22 maggio 2008

22 Maggio 1988 - 22 Maggio 2008

“E che dire del Movimento Sociale Italiano? Di questo caro partito che è qui davanti a me? Che è nato tanti anni fa e che io riconosco nei volti degli anziani ed amo nei volti dei giovani. Che dire di questo Movimento Sociale Italiano, nostra Patria, nostro approdo, nostra cittadinanza morale, nostro rifugio, nostro riparo, nostra gloria, nostra famiglia? Che dire di questo Movimento Sociale Italiano che consentì nel 1948, nel nostro primo Congresso a Napoli, a colui che io definii a ragione il nostro vertice morale, Augusto De Marsanich, di lanciare una formula memorabile: non rinnegare e non restaurare?
Se non vi fosse stato all'inizio, se non vi fosse stato nel primo nostro Congresso, e mi permetto di dire: se non fosse stato in quell'ambiente napoletano di allora, il miracolo della resurrezione morale e spirituale, e l'ancor più memorabile miracolo della resurrezione politica, quale senso avrebbe avuto, da allora in poi, la nostra stessa esistenza?

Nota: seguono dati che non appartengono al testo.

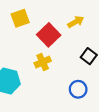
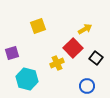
red square: (49, 35) -> (73, 48), moved

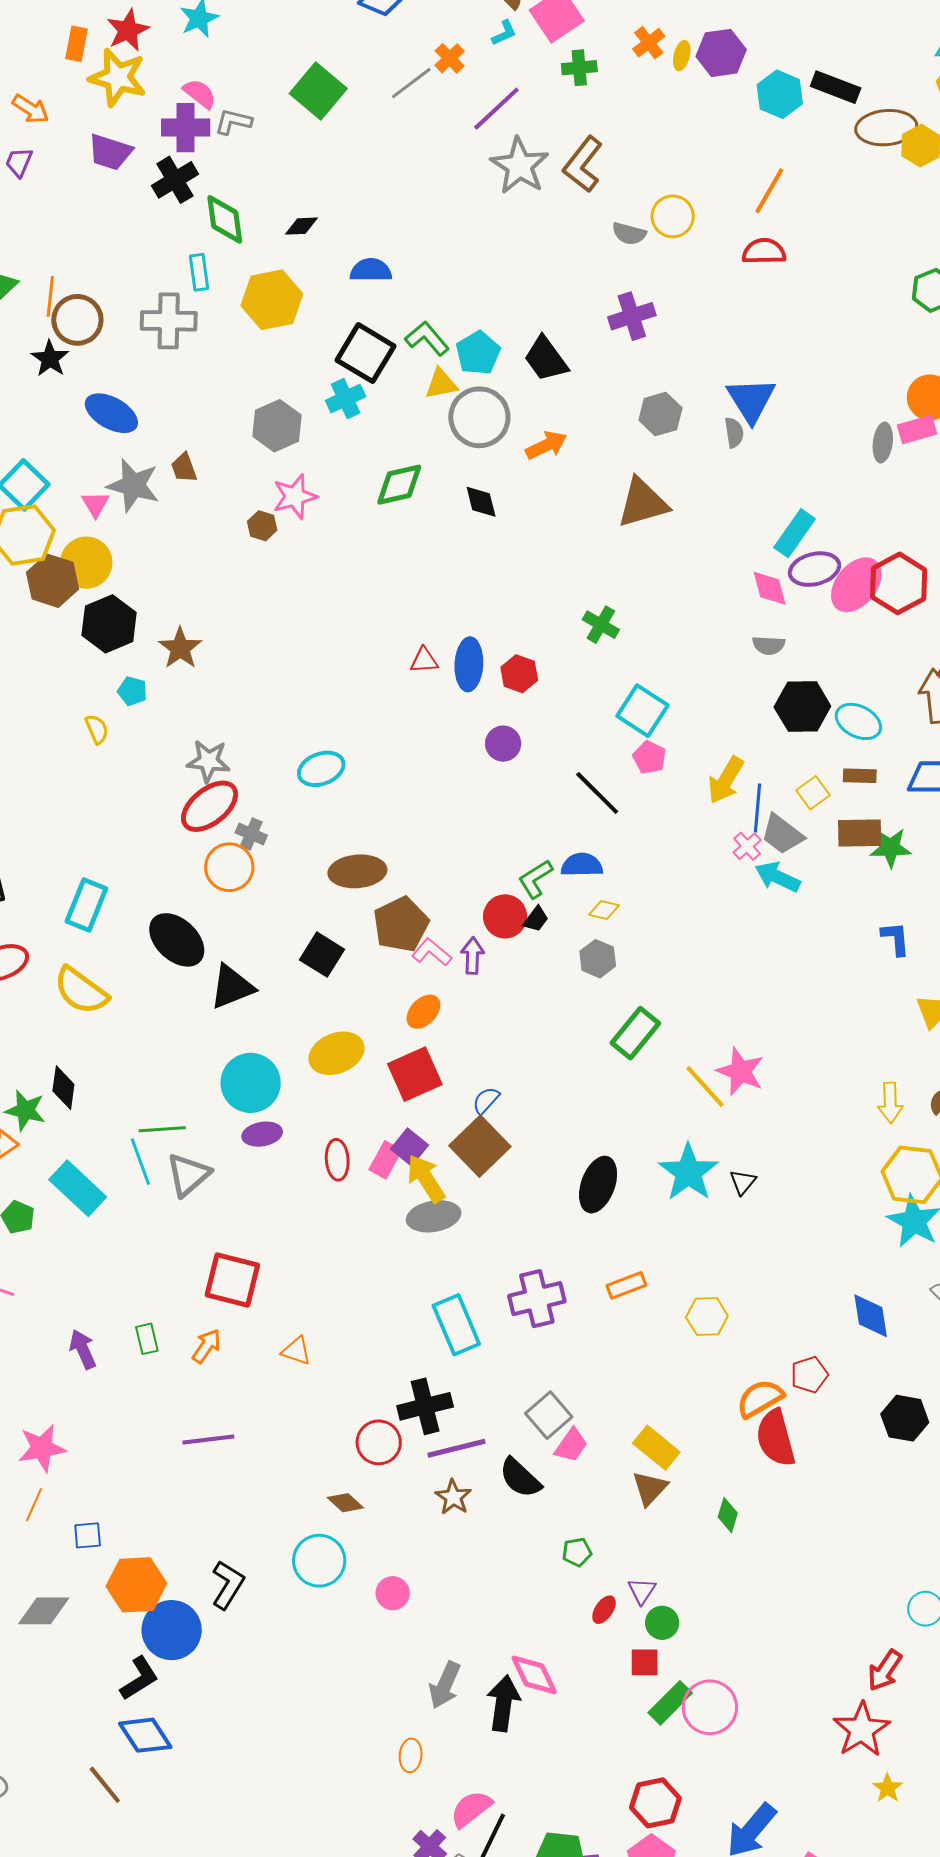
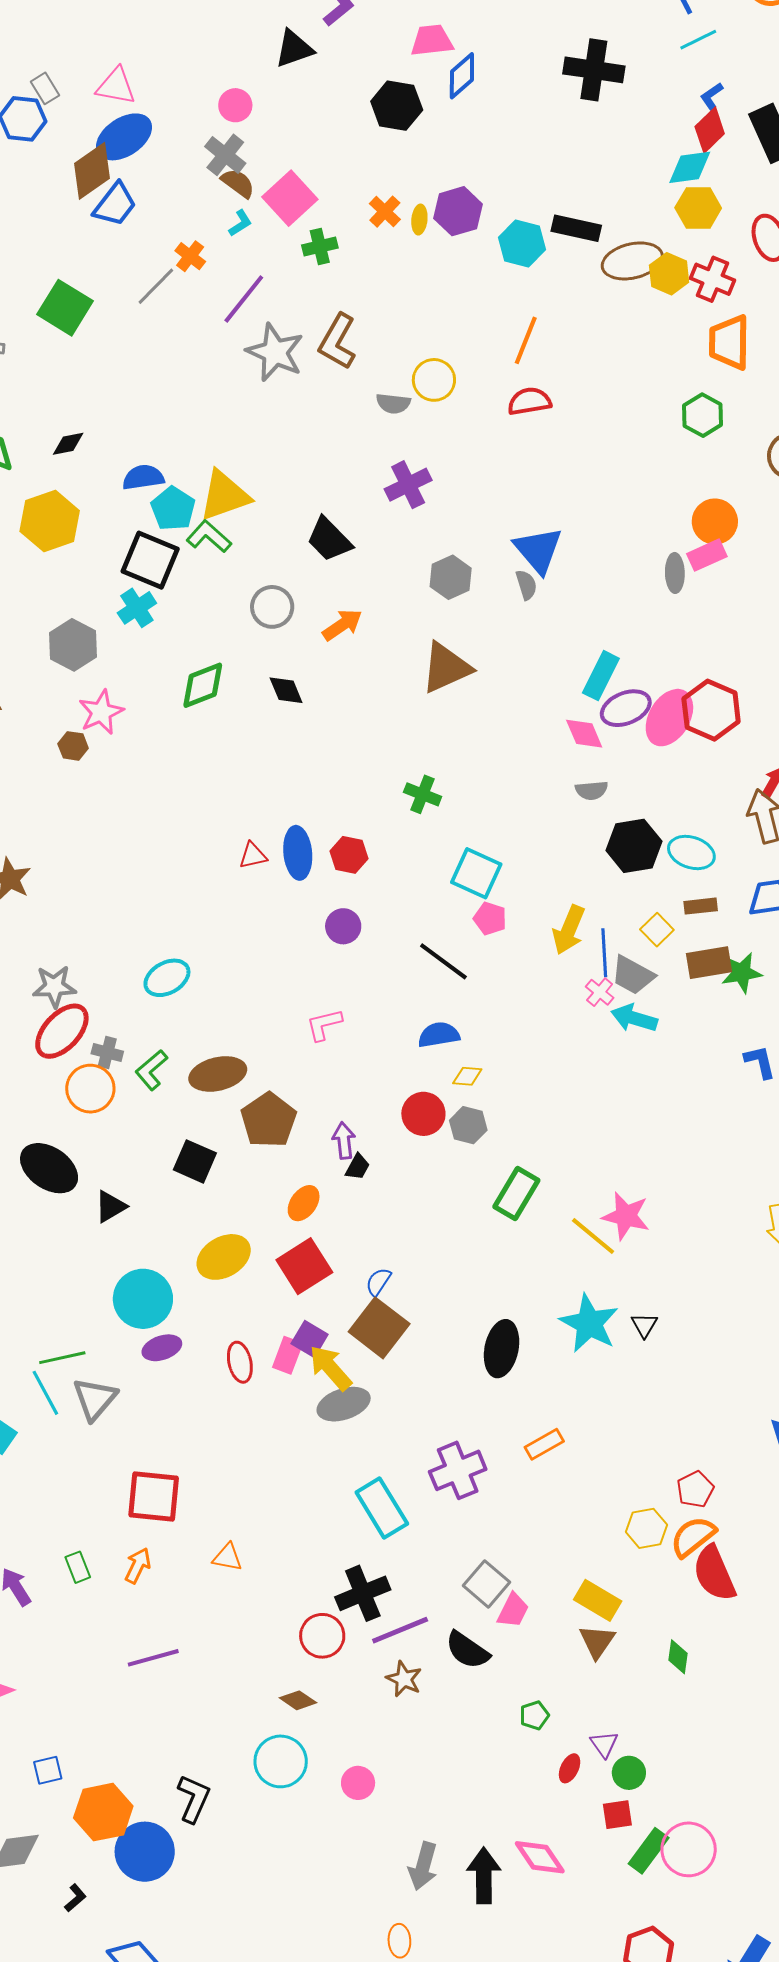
cyan pentagon: (478, 353) -> (173, 509), moved
yellow triangle: (441, 384) -> (224, 496), moved, size x1.6
gray circle: (479, 417) -> (272, 607), size x0.7
green L-shape: (535, 879) -> (151, 1070), moved
red circle: (505, 916) -> (423, 1114), moved
black trapezoid: (536, 919) -> (357, 1167), moved
pink L-shape: (432, 952) -> (324, 1025), moved, turned -45
black triangle: (232, 987) -> (110, 1207), size x0.7
yellow hexagon: (707, 1317) -> (646, 1528), moved
red pentagon: (809, 1375) -> (695, 1489), moved
pink diamond: (534, 1675) -> (540, 1857), moved
black L-shape: (139, 1678) -> (75, 1898), moved, size x0.6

Avremmo vissuto, o per dire meglio vegetato, sotto il peso della rassegnazione. Saremmo stati per sempre i vinti dello spirito, gli orfani di noi stessi. La nostra vita sarebbe stata una permanente Caporetto, un otto settembre irreversibile.
Fu il Movimento Sociale Italiano, il Movimento-famiglia, il Movimento-onore, il Movimento-nostalgia e avvenire al tempo stesso, che ci salvò dalle pesanti tentazioni della resa. Fu - ed è ancora, dopo tanta forza di anni e di eventi - il Movimento Sociale Italiano a salvarci dal limbo, più ancora che dall'inferno, in cui correvamo il rischio di precipitare per sempre.
E adesso, superata definitivamente la lunga fase grigiastra delle incertezze e delle malinconie, adesso il Movimento Sociale Italiano è per tutti noi forza e garanzia di non estinguibile vitalità.
Se avessimo pensato, quando nascemmo, se alla fine del 1946 avessimo pensato, ci fossimo proposti, di giungere al momento in cui dal non rinnegare saremmo liberamente passati all'esaltare, al celebrare, al mitizzare, all'educare apertamente le giovani generazioni al senso della Storia, avremmo dato a noi stessi dei pazzi o degli illusi.
Adesso però non dobbiamo cedere alla tentazione opposta. Non dobbiamo gettare dietro le nostre spalle la esemplare umiltà che ci ha caratterizzati e che ha costruito un valido scudo, a difesa della nostra coscienza e anche della nostra intelligenza. Abbiamo certamente compiuto un buon tratto di strada, ma la meta è ancora molto lontana. I più anziani tra noi - e io lo sono certamente, quanto ad esperienze di questo quarantennio - debbono rendersi conto che è bello lottare per gli altri, molto più bello che lottare per sé o anche per sé.
In più chiari termini, non dobbiamo pensare possibile, per noi, di toccare con mano il momento conclusivo, il momento carnale della vittoria conquistata, accarezzata, toccata con le mani dello spirito e con quelle del corpo. La nostra generazione non è destinata a tanto, ma è destinata a qualche cosa di più: è destinata a fare il lavoro dell'ape virgiliana, dell'ape operosa e umile che lavora per gli altri e per sé nulla chiede se non la dolcezza del fato che si compie e che via via va riportando il sorriso sulle labbra di chi si riteneva votato al dolore, soltanto al dolore.
E' questa la funzione, rasserenatrice, rigeneratrice, della fiamma tricolore. Il calore della fiamma e la sua luce: calore di sentimento, luce di ragione e di verità. E' questo il sereno e umile testamento spirituale degli uomini della mia età, che guardano agli ancora anziani con infinito rispetto , ai più giovani con affetto infinito.”

Giorgio Almirante
29 Luglio 1984.

1 commento:

  1. mi colpisce favorevolmente il termine "umiltà" e la speranza per le nuove generazioni. chissà che direbbe oggi.